Page-level text extractions

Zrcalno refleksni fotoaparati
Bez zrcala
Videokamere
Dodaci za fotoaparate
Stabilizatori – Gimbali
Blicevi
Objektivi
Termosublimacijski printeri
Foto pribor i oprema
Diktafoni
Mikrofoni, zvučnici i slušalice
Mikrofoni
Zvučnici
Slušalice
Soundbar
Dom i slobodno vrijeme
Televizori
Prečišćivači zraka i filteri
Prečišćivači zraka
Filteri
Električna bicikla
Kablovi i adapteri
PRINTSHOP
...
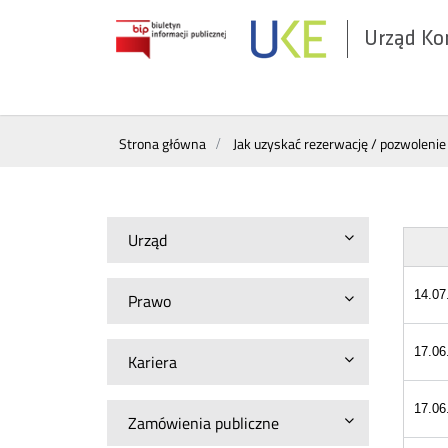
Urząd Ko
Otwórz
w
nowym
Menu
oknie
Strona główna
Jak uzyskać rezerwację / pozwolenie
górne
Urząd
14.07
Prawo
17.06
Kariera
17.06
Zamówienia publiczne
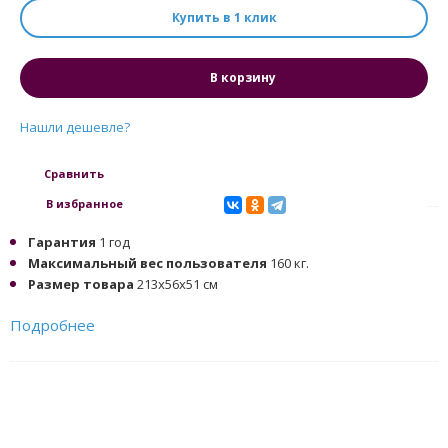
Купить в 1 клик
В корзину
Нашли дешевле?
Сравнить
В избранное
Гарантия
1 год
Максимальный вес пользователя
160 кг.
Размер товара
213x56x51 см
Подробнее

- How to complete this task:
Copy each line above where "Prečišćivači" appears.

- Answer:
Prečišćivači zraka i filteri
Prečišćivači zraka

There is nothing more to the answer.